(1.) This is an appeal by 17 persons who have been convicted by the learned Sessions Judge of Bareilly of an offence punishable under Section 395, Indian Penal Code. The trial was by jury. After the Judge had finished his charge the jury retired to consider their verdict. The foreman thereafter delivered, the verdict of the jury in the following terms: We do not find the offence proved because although we think that the accused were present there is no evidence that they intended to commit dacoity when they went there. The affair-seems to be rather what happens in a village and in such a case it is quite ordinary to use such an expression as even though you out our throats we will not let you cut the crop. We think that they went to the field with the idea of settling the dispute. I know of such a case in one of my own villages.
(2.) At this stage the learned Judge stopped the foreman and explained certain matters to the jury and also put certain questions to the foreman to which be replied. Thereafter the jury was asked to retire again to re-consider the facts and the points which the Judge had laid before them. The jury then returned a verdict of guilty as regards each of the appellants and the learned Judge accepting the verdict convicted the appellants. It is contended on behalf of the appellants that the procedure adopted by the learned Judge had no sanction in law and the amended verdict of guilty returned by the jury was illegal.

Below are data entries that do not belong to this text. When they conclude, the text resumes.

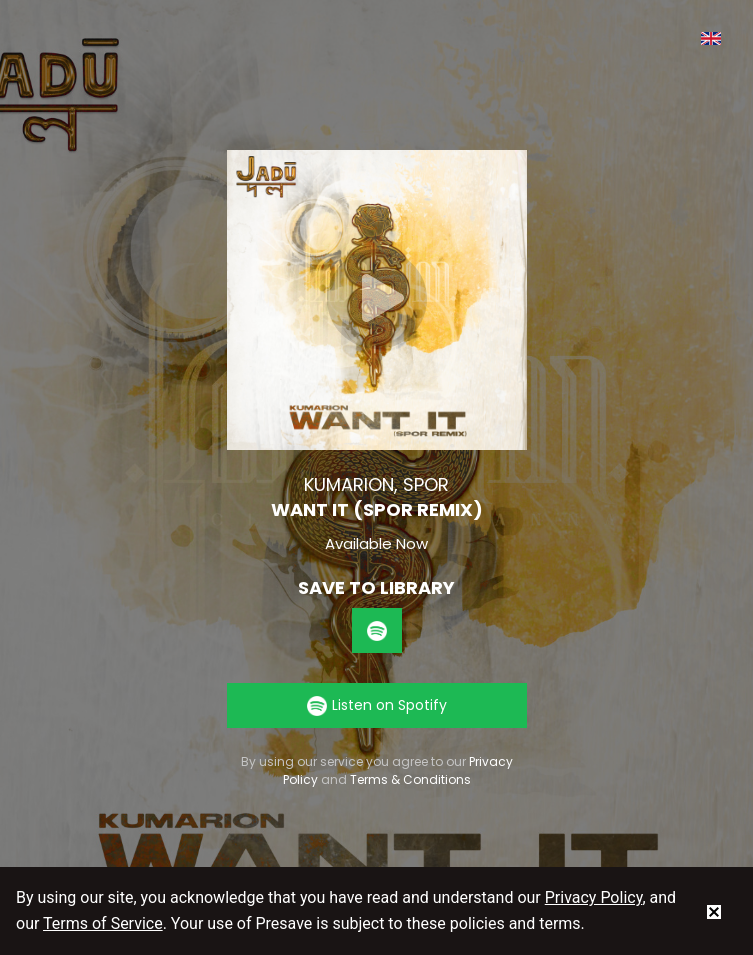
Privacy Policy (594, 897)
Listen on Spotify (377, 705)
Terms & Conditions (410, 779)
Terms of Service (103, 923)
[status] (714, 911)
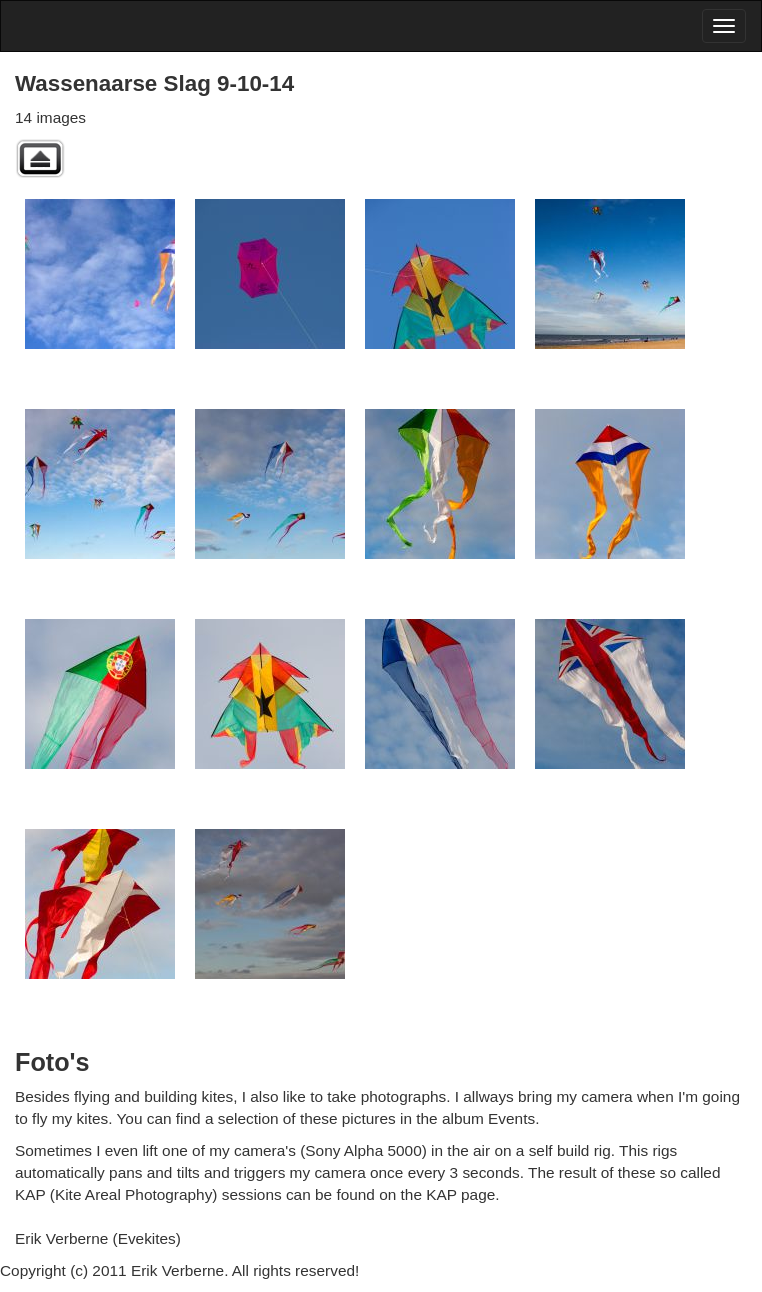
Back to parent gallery (40, 158)
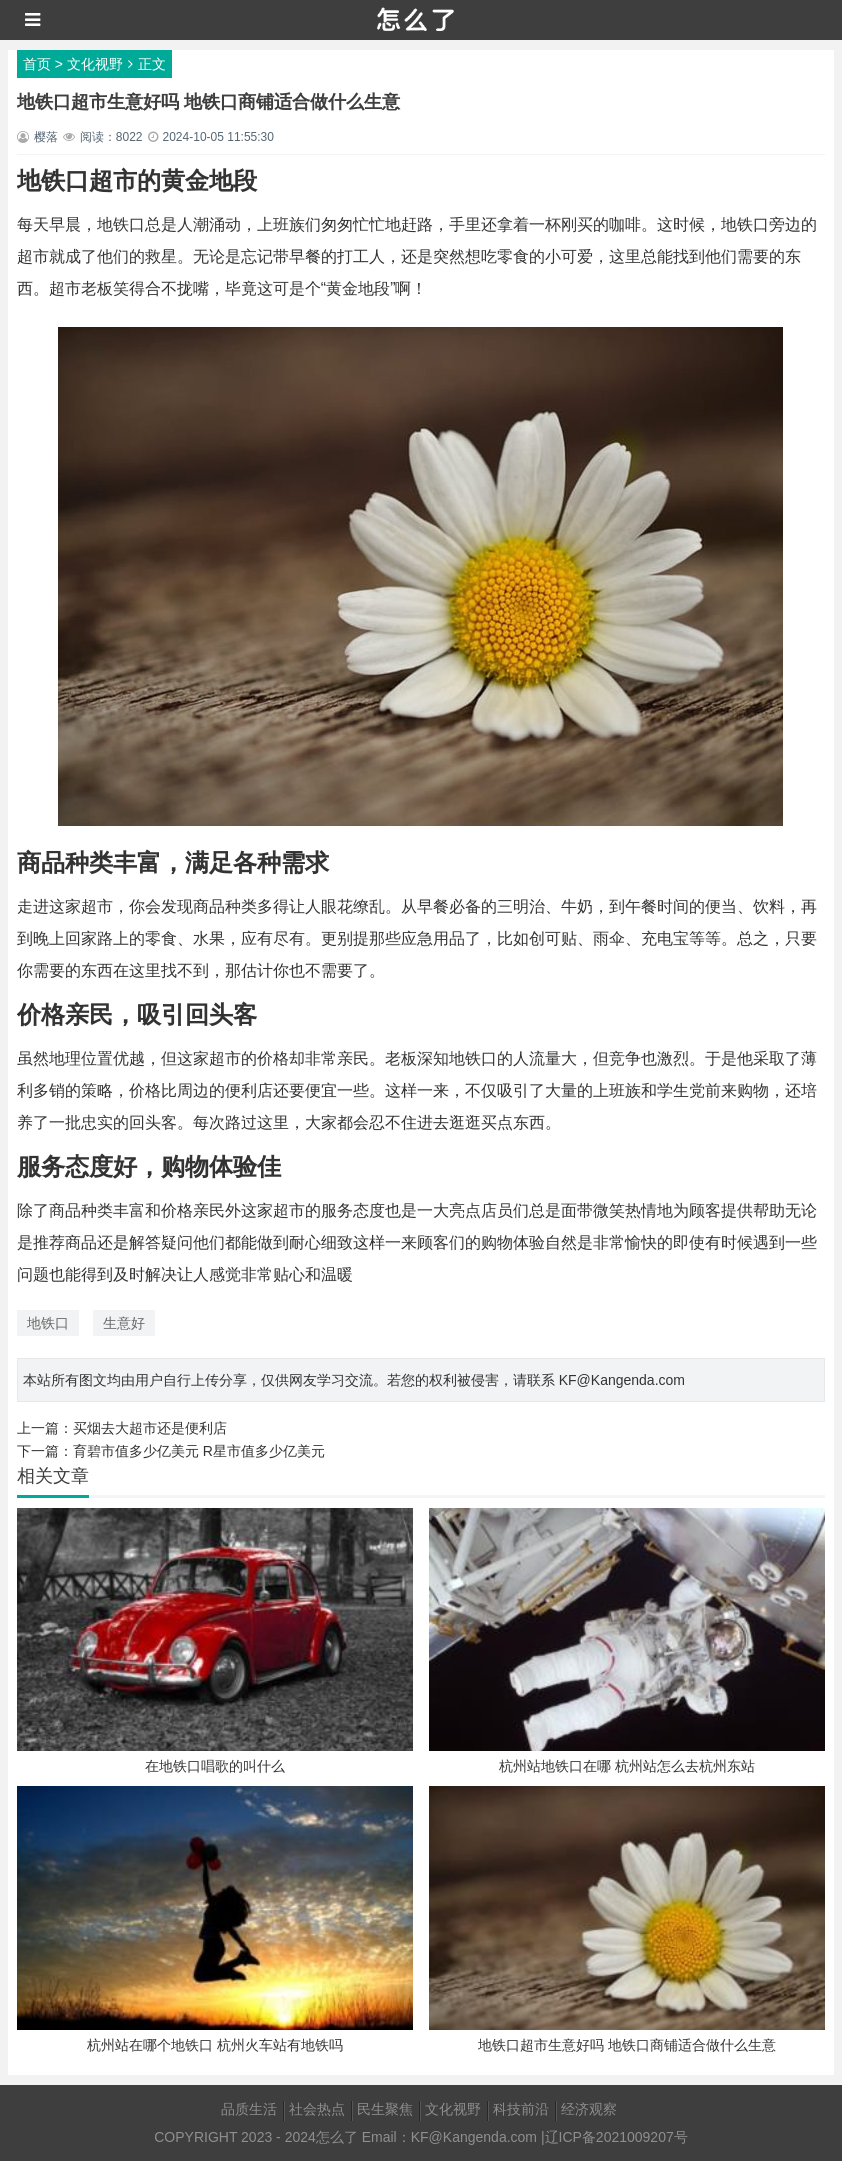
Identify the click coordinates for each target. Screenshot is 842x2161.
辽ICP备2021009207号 (616, 2137)
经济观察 (589, 2109)
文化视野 (95, 64)
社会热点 (317, 2109)
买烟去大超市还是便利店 (150, 1428)
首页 (37, 64)
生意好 (124, 1323)
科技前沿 (521, 2109)
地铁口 (48, 1323)
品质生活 (249, 2109)
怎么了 (337, 2137)
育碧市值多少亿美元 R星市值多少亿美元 (199, 1451)
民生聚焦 (385, 2109)
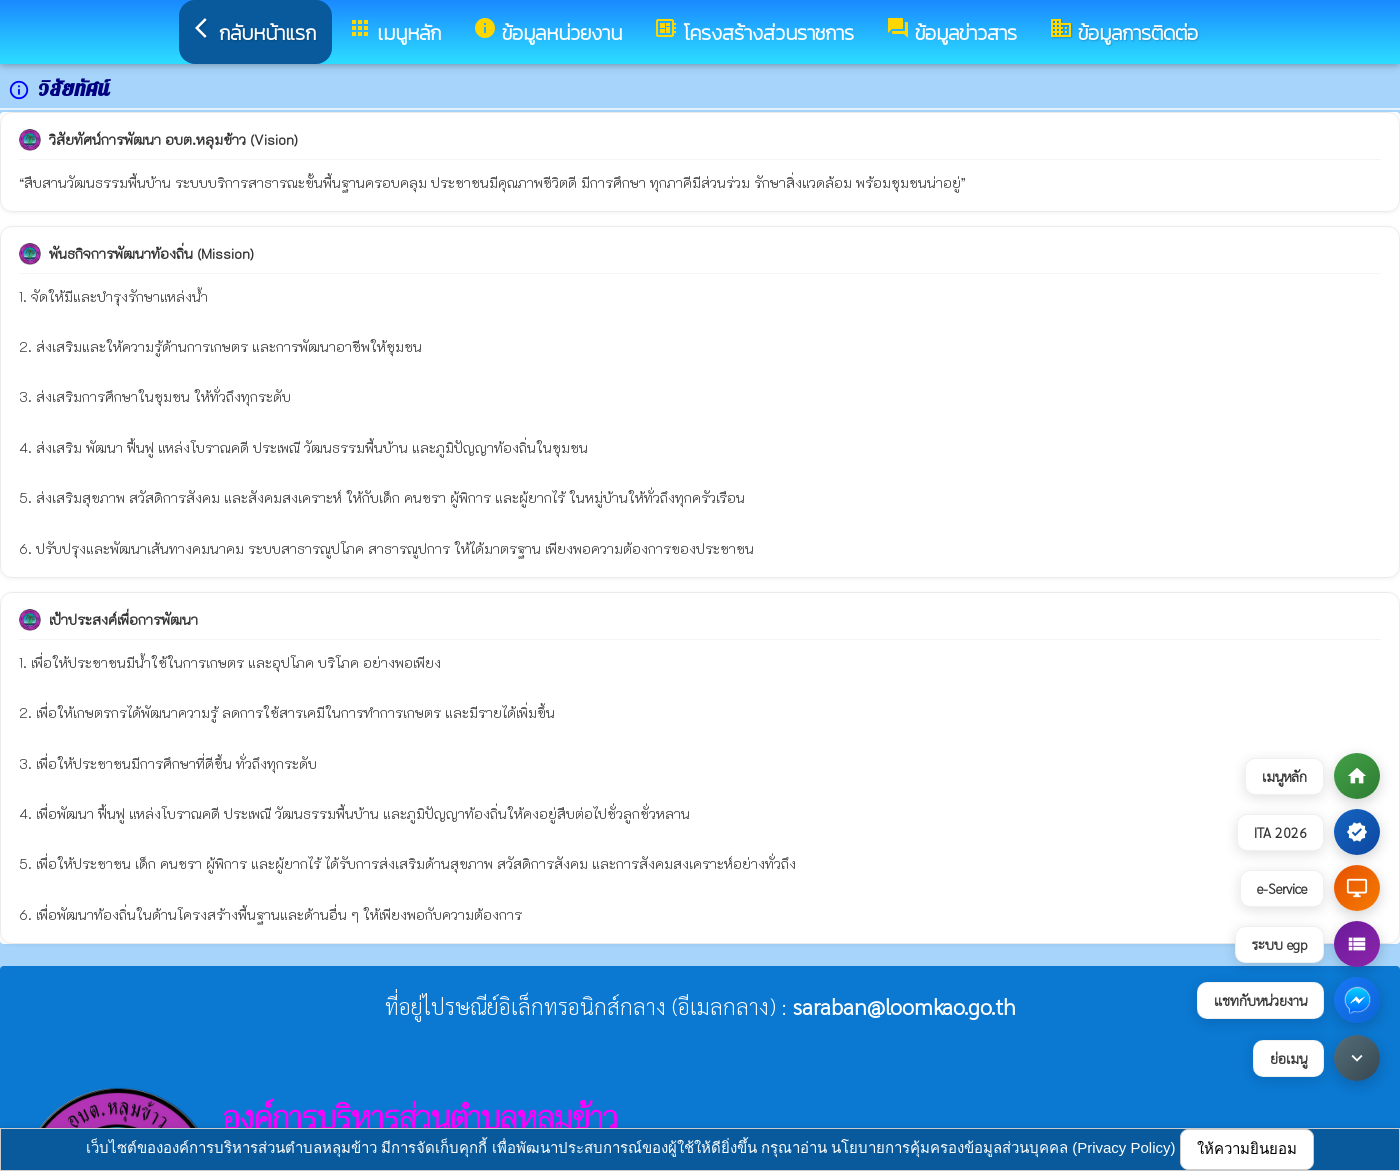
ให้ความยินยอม (1247, 1148)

In my judgment, this contention is well founded and ought to prevail.
(3.) The incident forming the subject of the charge took place in village Pan aria on 2 January, 1935. It is common ground that a sugarcane crop alleged to belong to two persons named Dori and Chet Ram was attached in execution of a decree and was sold by the Amin on 1 January 1935. One Gauri Shankar purchased the same for Rs. 74. Gauri Shankar paid the sale price and the Amin passed a receipt.